VFW Releases Survey Results on TRICARE Program Changes

DOD failing to adequately communicate to millions of beneficiaries

WASHINGTON — The Veterans of Foreign Wars of the United States is releasing the results of a TRICARE survey that focused on the changes to the military health care program as mandated by the fiscal year 2017 National Defense Authorization Act. The 33-question survey also focused on the awareness and perceptions around the controversial cost-sharing changes in the Defense Department’s Interim Final Rule, which was publically released Sept. 28.

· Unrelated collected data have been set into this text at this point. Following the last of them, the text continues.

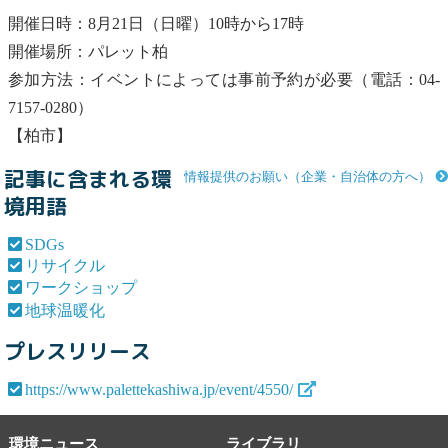
開催日時：8月21日（日曜）10時から17時
開催場所：パレット柏
参加方法：イベントによっては事前予約が必要（電話：04-
7157-0280）
【柏市】
記事に含まれる環
情報提供のお願い（企業・自治体の方へ）
境用語
SDGs
リサイクル
ワークショップ
地球温暖化
プレスリリース
https://www.palettekashiwa.jp/event/4550/
環境ニュース
ライブラリ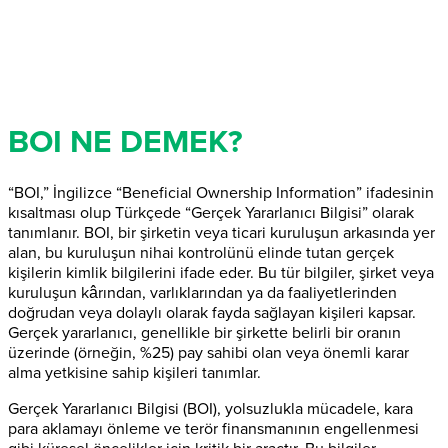
BOI NE DEMEK?
“BOI,” İngilizce “Beneficial Ownership Information” ifadesinin
kısaltması olup Türkçede “Gerçek Yararlanıcı Bilgisi” olarak
tanımlanır. BOI, bir şirketin veya ticari kuruluşun arkasında yer
alan, bu kuruluşun nihai kontrolünü elinde tutan gerçek
kişilerin kimlik bilgilerini ifade eder. Bu tür bilgiler, şirket veya
kuruluşun kârından, varlıklarından ya da faaliyetlerinden
doğrudan veya dolaylı olarak fayda sağlayan kişileri kapsar.
Gerçek yararlanıcı, genellikle bir şirkette belirli bir oranın
üzerinde (örneğin, %25) pay sahibi olan veya önemli karar
alma yetkisine sahip kişileri tanımlar.
Gerçek Yararlanıcı Bilgisi (BOI), yolsuzlukla mücadele, kara
para aklamayı önleme ve terör finansmanının engellenmesi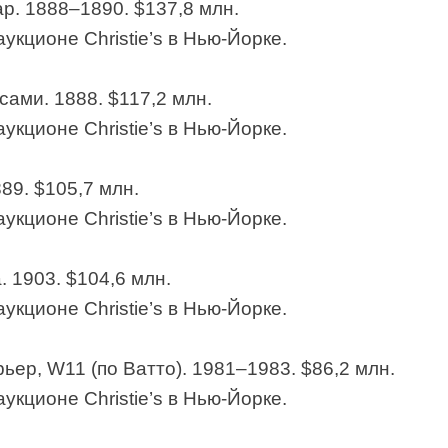
ар. 1888–1890. $137,8 млн.
укционе Christie’s в Нью-Йорке.
сами. 1888. $117,2 млн.
укционе Christie’s в Нью-Йорке.
889. $105,7 млн.
укционе Christie’s в Нью-Йорке.
. 1903. $104,6 млн.
укционе Christie’s в Нью-Йорке.
ьер, W11 (по Ватто). 1981–1983. $86,2 млн.
укционе Christie’s в Нью-Йорке.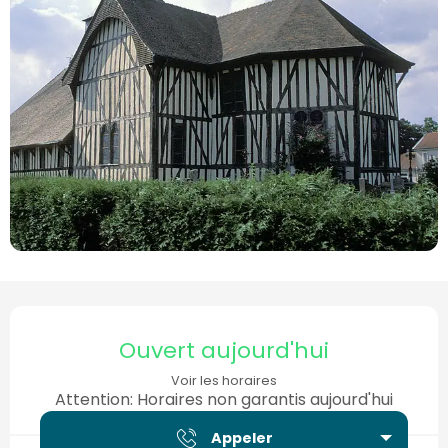
Ouverture et coordonnées
Ouvert aujourd'hui
Voir les horaires
Attention: Horaires non garantis aujourd'hui
Appeler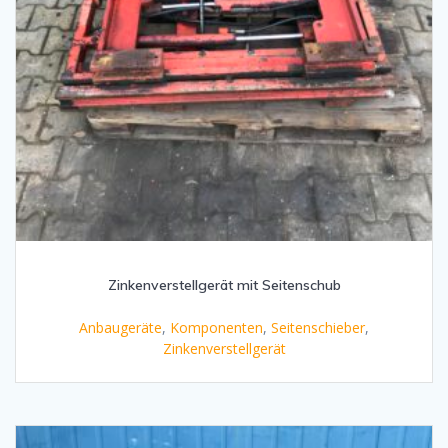
Zinkenverstellgerät mit Seitenschub
Anbaugeräte
,
Komponenten
,
Seitenschieber
,
Zinkenverstellgerät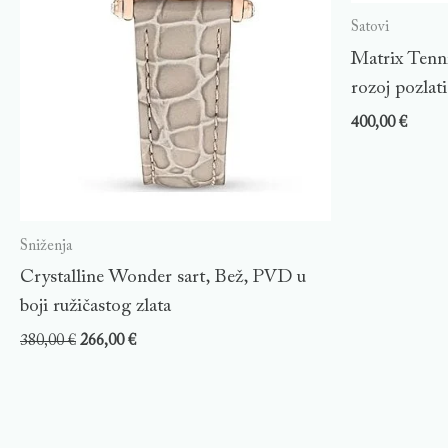
Satovi
Matrix Tenn
rozoj pozlati
400,00
€
Sniženja
Crystalline Wonder sart, Bež, PVD u
boji ružičastog zlata
380,00
€
266,00
€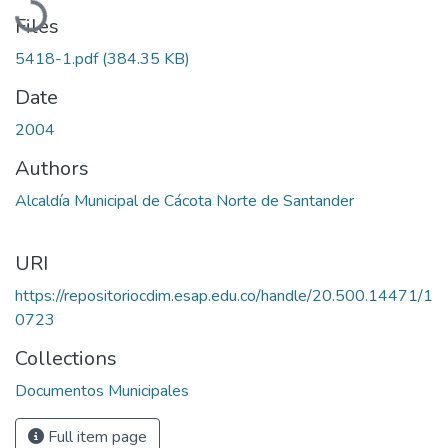
Files
5418-1.pdf
(384.35 KB)
Date
2004
Authors
Alcaldía Municipal de Cácota Norte de Santander
URI
https://repositoriocdim.esap.edu.co/handle/20.500.14471/1
0723
Collections
Documentos Municipales
Full item page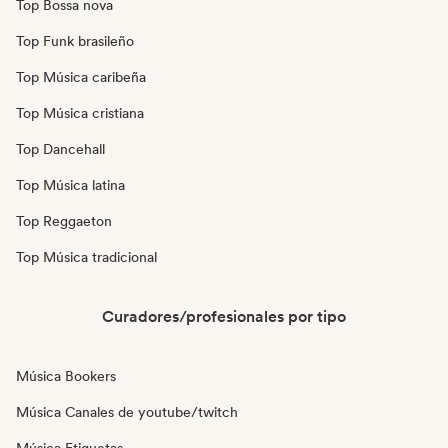
Top Bossa nova
Top Funk brasileño
Top Música caribeña
Top Música cristiana
Top Dancehall
Top Música latina
Top Reggaeton
Top Música tradicional
Curadores/profesionales por tipo
Música Bookers
Música Canales de youtube/twitch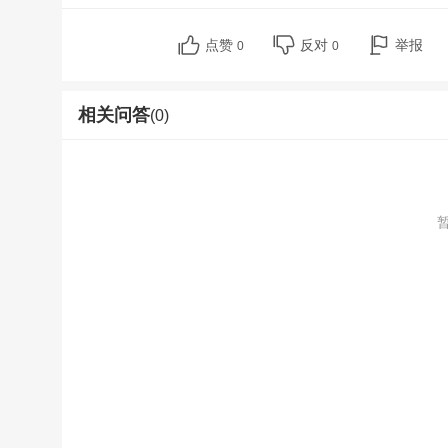
点赞
反对
举报
0
0
相关问答
(0)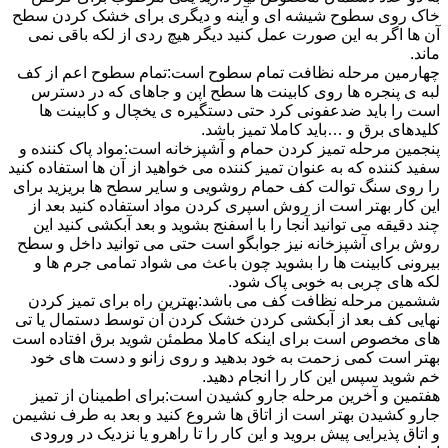
خاک روی سطوح شیشه ای و آینه و دیگری برای خشک کردن سطح
آن ها اگر به این صورت عمل کنید دیگر هیچ ردی از لکه باقی نمی
ماند.
چهارمین مرحله نظافت تمام سطوح است:تمام سطوح اعم از کف
لبه ی پنجره ها روی کابینت ها سطح اپن و جاهای که در دسترس
است را باید ضدعفونی کرد حتی دستگیره ی یخچال و کابینت ها
کلیدهای برق و …باید کاملا تمیز باشد.
پنجمین مرحله تمیز کردن حمام و آشپزخانه است:مواد پاک کننده و
سفید کننده که به عنوان تمیز کننده می خواهید از آن ها استفاده کنید
را روی سنگ توالت کف حمام روشویی و سایر سطح ها بریزید برای
این کار بهتر است از روش اسپری کردن مواد استفاده کنید بعد از
چند دقیقه می توانید آنجا را با اسفنج بشوید و بعد آبکشی کنید این
روش برای آشپزخانه نیز جوابگو است حتی می توانید داخل و سطح
بیرونی کابینت ها را بشوید چون باعث می شواد تمامی جرم ها و
لکه های چربی به خوبی پاک شود.
ششمین مرحله نظافت کف می باشد:بهترین راه برای تمیز کردن
نهایی کف بعد از آبکشی کردن خشک کردن آن توسط دستمال یا تی
های مخصوص است برای اینکه کاملا مطمئن شوید برق افتاده است
بهتر است کمی زحمت به خود بدهید و روی زانو و دست های خود
خم شوید سپس این کار را انجام دهید.
هفتمین و آخرین مرحله جارو کشیدن است:برای اطمینان از تمیز
جارو کشیدن بهتر است از اتاق ها شروع کنید و بعد به طرف نشیمن
و اتاق پذیرایی پیش بروید و این کار را تا راهرو یا نزدیک در ورودی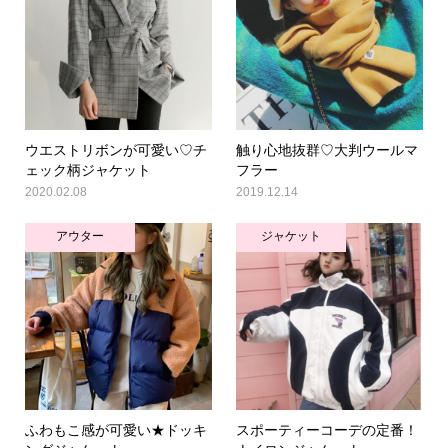
ウエストリボンが可愛い♡チ
触り心地抜群♡大判ウールマ
ェック柄ジャケット
フラー
2020.02.08
2019.12.14
アウター
ジャケット
ふわもこ感が可愛い★ドッキ
スポーティーコーデの定番！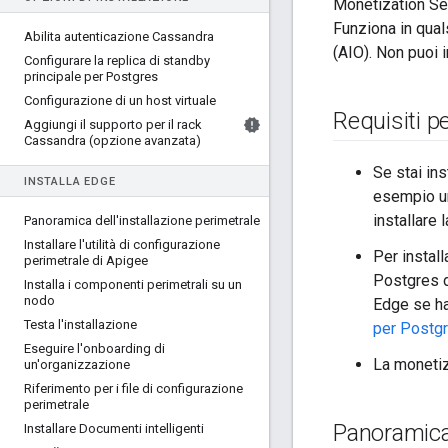
Monetization Se
Funziona in qual
Abilita autenticazione Cassandra
(AIO). Non puoi 
Configurare la replica di standby
principale per Postgres
Configurazione di un host virtuale
Requisiti p
Aggiungi il supporto per il rack
Cassandra (opzione avanzata)
Se stai in
INSTALLA EDGE
esempio un
installare
Panoramica dell'installazione perimetrale
Installare l'utilità di configurazione
Per instal
perimetrale di Apigee
Postgres d
Installa i componenti perimetrali su un
nodo
Edge se ha
Testa l'installazione
per Postg
Eseguire l'onboarding di
La monetiz
un'organizzazione
Riferimento per i file di configurazione
perimetrale
Panoramica 
Installare Documenti intelligenti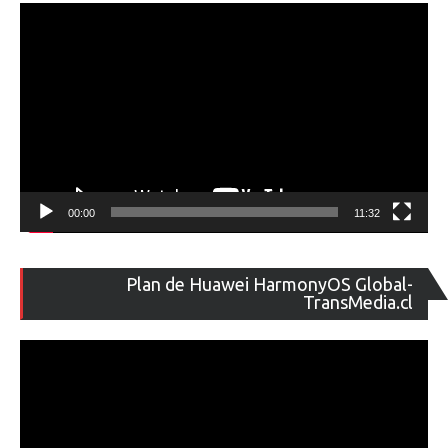
00:00
11:32
Re
Plan de Huawei HarmonyOS Global-
de
TransMedia.cl
ví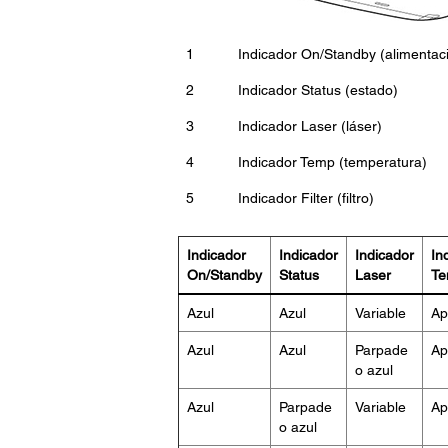
1
Indicador On/Standby (alimentac
2
Indicador Status (estado)
3
Indicador Laser (láser)
4
Indicador Temp (temperatura)
5
Indicador Filter (filtro)
Indicador
Indicador
Indicador
In
On/Standby
Status
Laser
T
Azul
Azul
Variable
Ap
Azul
Azul
Parpade
Ap
o azul
Azul
Parpade
Variable
Ap
o azul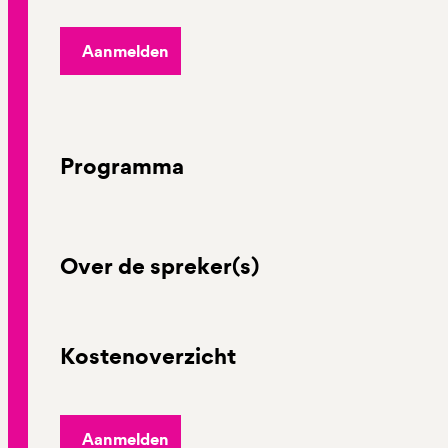
Aanmelden
Programma
Over de spreker(s)
Kostenoverzicht
Aanmelden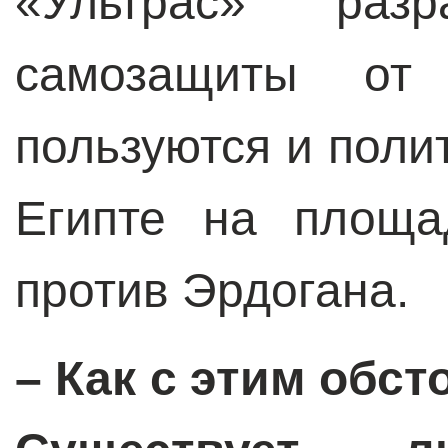
«Ультрас» разр
самозащиты от 
пользуются и поли
Египте на площа
против Эрдогана.
– Как с этим обс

“The VFW survey confirmed suspicions that the Defense Department is failing to adequately communicate to perhaps millions of TRICARE beneficiaries that changes are about to occur in their health care program,” said VFW National Commander Keith Harman. “I can only hope DOD ups their game to fill in the notification gaps before the Jan. 1 implementation date.”

The survey was conducted between Oct. 26 and Nov. 8, with more than 11,800 responses tallied. Only 48 percent of respondents were aware of any TRICARE program changes, which take effect in the new year. Thirty percent of respondents identified themselves as TRICARE Prime users, but only 12 percent reported being aware that Prime co-payments for military retirees were increasing. TRICARE reports 4.6 million beneficiaries in its Prime category, and 1.94 million using either TRICARE Standard or Extra.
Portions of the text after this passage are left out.